Graduate Specializing in Elder Law Receives Borchard Fellowship

Jennifer Kye

Jennifer Kye '14 said her Kennedy Fellowship gave her the foot in the door and the experience she needed to land her Borchard Fellowship.

June 23, 2015

Jennifer Kye, a 2014 graduate of the University of Virginia School of Law, has received a prestigious Borchard Elder Law Fellowship.

She will serve her fellowship at Community Legal Services of Philadelphia, where she worked as a UVA Law Robert F. Kennedy '51 Public Service Fellow for the past year representing elderly and disabled clients in Supplemental Security Income cases before the Social Security Administration and in federal court. She also advocates for improved access to services and benefits for clients with limited English proficiency.

"I'm very excited and grateful for the opportunity to expand my work at CLS and carry out this project," Kye said. "I couldn't be happier."

The Borchard Fellowships, presented by the Borchard Foundation Center on Law and Aging, promote advocacy for elders by supporting three law graduates each year who are doing work or research in the field.
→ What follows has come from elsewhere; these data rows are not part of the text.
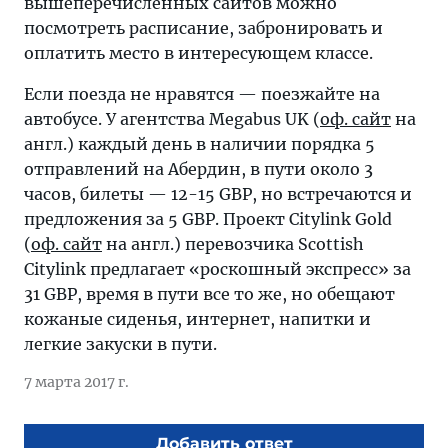
вышеперечисленных сайтов можно
посмотреть расписание, забронировать и
оплатить место в интересующем классе.
Если поезда не нравятся — поезжайте на
автобусе. У агентства Megabus UK (
оф. сайт
на
англ.) каждый день в наличии порядка 5
отправлений на Абердин, в пути около 3
часов, билеты — 12-15 GBP, но встречаются и
предложения за 5 GBP. Проект Citylink Gold
(
оф. сайт
на англ.) перевозчика Scottish
Citylink предлагает «роскошный экспресс» за
31 GBP, время в пути все то же, но обещают
кожаные сиденья, интернет, напитки и
легкие закуски в пути.
7 марта 2017 г.
Добавить ответ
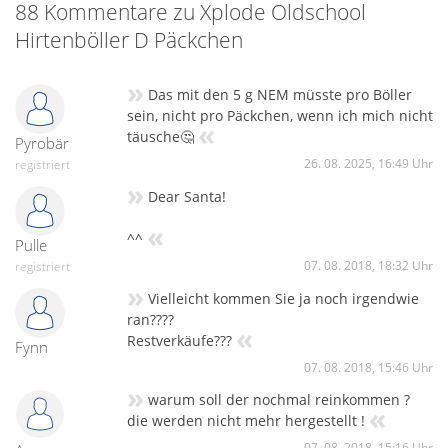
Projekt "Oldschool-Böller" seitens Xplode eingestampft wurde
88 Kommentare zu Xplode Oldschool
und diese Böller über kurz oder lang als eine Art "Rarität"
Hirtenböller D Päckchen
anzusehen sein wird, da sie ja nur ein Jahr lang produziert
und verkauft wurden…
»
Das mit den 5 g NEM müsste pro Böller
sein, nicht pro Päckchen, wenn ich mich nicht
«
täusche🤔
Pyrobär
26. 08. 2025, 16:49 Uhr
registriert
»
Dear Santa!
«
^^
Pulle
07. 08. 2018, 18:32 Uhr
registriert
»
Vielleicht kommen Sie ja noch irgendwie
ran????
«
Restverkäufe???
Fynn
07. 08. 2018, 15:46 Uhr
»
warum soll der nochmal reinkommen ?
«
die werden nicht mehr hergestellt !
07. 08. 2018, 15:16 Uhr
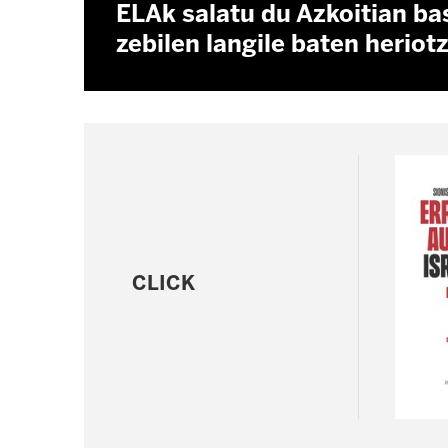
ELAk salatu du Azkoitian ba
zebilen langile baten heriot
CLICK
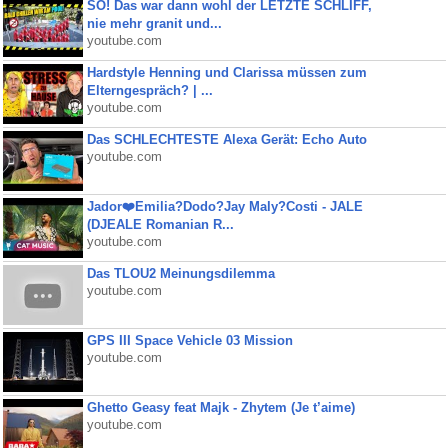
SO! Das war dann wohl der LETZTE SCHLIFF,
nie mehr granit und...
youtube.com
Hardstyle Henning und Clarissa müssen zum
Elterngespräch? | ...
youtube.com
Das SCHLECHTESTE Alexa Gerät: Echo Auto
youtube.com
Jador❤️Emilia?Dodo?Jay Maly?Costi - JALE
(DJEALE Romanian R...
youtube.com
Das TLOU2 Meinungsdilemma
youtube.com
GPS III Space Vehicle 03 Mission
youtube.com
Ghetto Geasy feat Majk - Zhytem (Je t’aime)
youtube.com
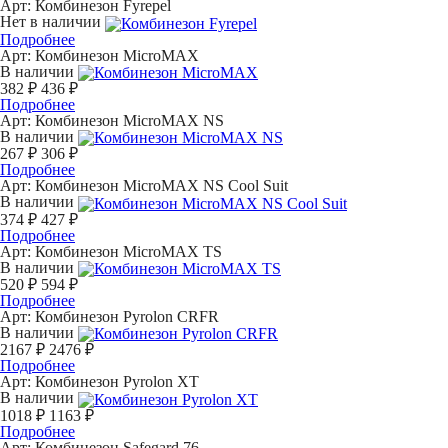
Арт:
Комбинезон Fyrepel
Нет в наличии
Подробнее
Арт:
Комбинезон MicroMAX
В наличии
382 ₽
436 ₽
Подробнее
Арт:
Комбинезон MicroMAX NS
В наличии
267 ₽
306 ₽
Подробнее
Арт:
Комбинезон MicroMAX NS Cool Suit
В наличии
374 ₽
427 ₽
Подробнее
Арт:
Комбинезон MicroMAX TS
В наличии
520 ₽
594 ₽
Подробнее
Арт:
Комбинезон Pyrolon CRFR
В наличии
2167 ₽
2476 ₽
Подробнее
Арт:
Комбинезон Pyrolon XT
В наличии
1018 ₽
1163 ₽
Подробнее
Арт:
Комбинезон Safegard 76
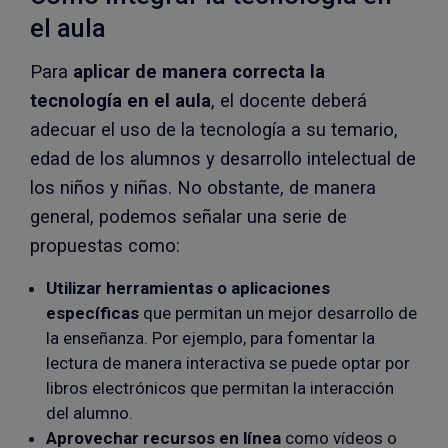
el aula
Para
aplicar de manera correcta la
tecnología en el aula
, el docente deberá
adecuar el uso de la tecnología a su temario,
edad de los alumnos y desarrollo intelectual de
los niños y niñas. No obstante, de manera
general, podemos señalar una serie de
propuestas como:
Utilizar herramientas o aplicaciones
específicas
que permitan un mejor desarrollo de
la enseñanza. Por ejemplo, para fomentar la
lectura de manera interactiva se puede optar por
libros electrónicos que permitan la interacción
del alumno.
Aprovechar recursos en línea
como vídeos o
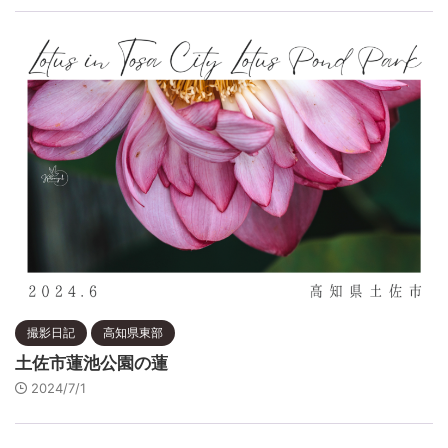
撮影日記
高知県東部
土佐市蓮池公園の蓮
2024/7/1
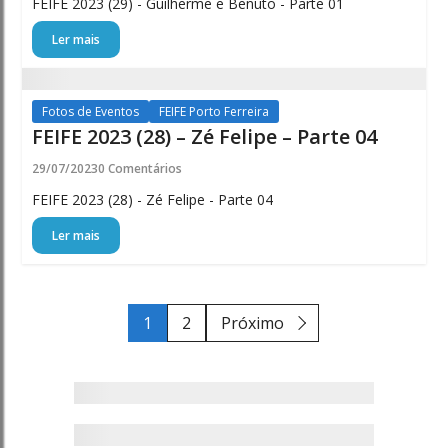
FEIFE 2023 (29) - Guilherme e Benuto - Parte 01
Ler mais
Fotos de Eventos
FEIFE Porto Ferreira
FEIFE 2023 (28) – Zé Felipe – Parte 04
29/07/2023
0 Comentários
FEIFE 2023 (28) - Zé Felipe - Parte 04
Ler mais
1
2
Próximo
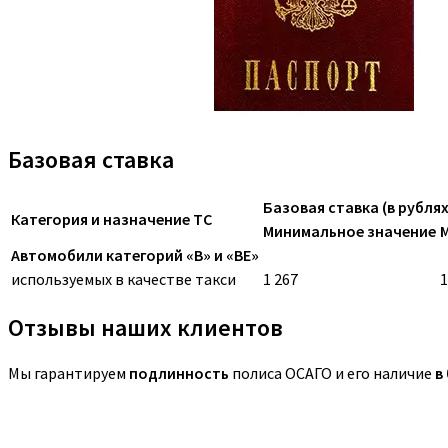
Базовая ставка
Базовая ставка (в рублях
Категория и назначение ТС
Минимальное значение
Автомобили категорий «B» и «BE»
используемых в качестве такси
1 267
1
Отзывы наших клиентов
Мы гарантируем
подлинность
полиса ОСАГО и его наличие
в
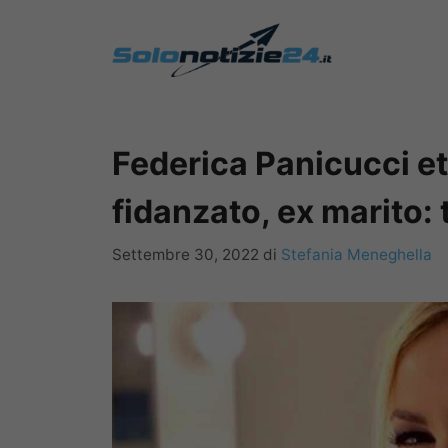
Vai
al
contenuto
Federica Panicucci età
fidanzato, ex marito: t
Settembre 30, 2022
di
Stefania Meneghella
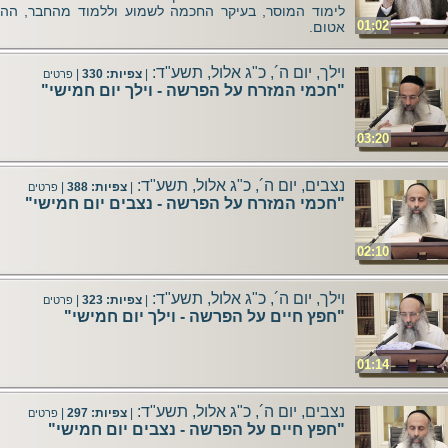
לימוד המוסר, בעיקר החכמה לשמוע וללמוד מהחבר, הה
01:02
אטום.
וילך, יום ה´, כ"ג אלול, תשע"ד:
|
צפיות: 330
|
פרטים
"חכמי המזרח על הפרשה - וילך יום חמישי"
03:20
נצבים, יום ה´, כ"ג אלול, תשע"ד:
|
צפיות: 388
|
פרטים
"חכמי המזרח על הפרשה - נצבים יום חמישי"
02:10
וילך, יום ה´, כ"ג אלול, תשע"ד:
|
צפיות: 323
|
פרטים
"חפץ חיים על הפרשה - וילך יום חמישי"
01:14
נצבים, יום ה´, כ"ג אלול, תשע"ד:
|
צפיות: 297
|
פרטים
"חפץ חיים על הפרשה - נצבים יום חמישי"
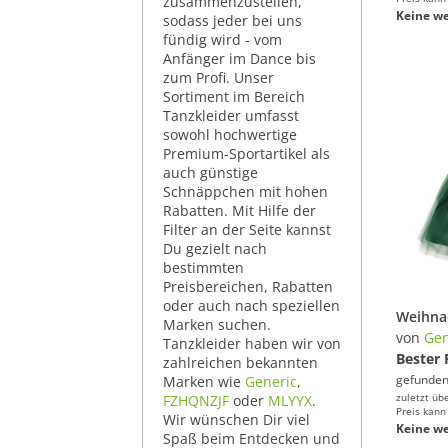
zusammenzustellen,
Keine we
sodass jeder bei uns
fündig wird - vom
Anfänger im Dance bis
zum Profi. Unser
Sortiment im Bereich
Tanzkleider umfasst
sowohl hochwertige
Premium-Sportartikel als
auch günstige
Schnäppchen mit hohen
Rabatten. Mit Hilfe der
Filter an der Seite kannst
Du gezielt nach
bestimmten
Preisbereichen, Rabatten
oder auch nach speziellen
Marken suchen.
von
Gen
Tanzkleider haben wir von
Bester 
zahlreichen bekannten
gefunden
Marken wie
Generic
,
zuletzt üb
FZHQNZJF
oder
MLYYX
.
Preis kann
Wir wünschen Dir viel
Keine we
Spaß beim Entdecken und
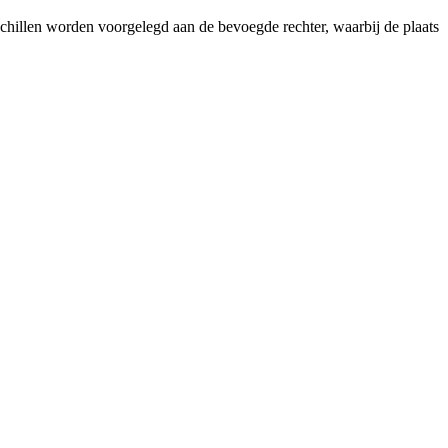
hillen worden voorgelegd aan de bevoegde rechter, waarbij de plaats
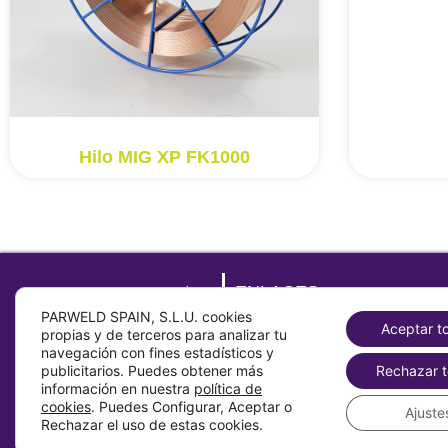
Hilo MIG XP FK1000
ENLACES
PARWELD SPAIN, S.L.U. cookies
Sobre
Aceptar t
propias y de terceros para analizar tu
Contacto
navegación con fines estadísticos y
publicitarios. Puedes obtener más
Rechazar t
Productos
información en nuestra
política de
Parweld Global
cookies
. Puedes Configurar, Aceptar o
Ajuste
Rechazar el uso de estas cookies.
Kye will use her fellowship to implement a project focused on increasing vulnerable seniors' access to Medicaid home and community-based services, which help seniors and the disabled remain in their homes instead of being moved to institutions. Such services include in-home health and personal care services and home modifications.

"Unfortunately, the process of applying and maintaining eligibility for these programs is lengthy and difficult to navigate. As a result, many clients face arbitrary denials and cut-offs of critical services, as well as long delays in getting services started," she said. "My goal is to help broaden the availability of these services and ensure greater awareness by consumers of their rights so that they can advocate for themselves and seek legal assistance when necessary."

While in law school, Kye interned with Community Legal Services ' Aging and Disabilities Unit, as well as the Pennsylvania Health Law Project, the Legal Aid Justice Center's Mental Health Law and Advocacy for the Elderly Clinics, and AARP Legal Counsel for the Elderly.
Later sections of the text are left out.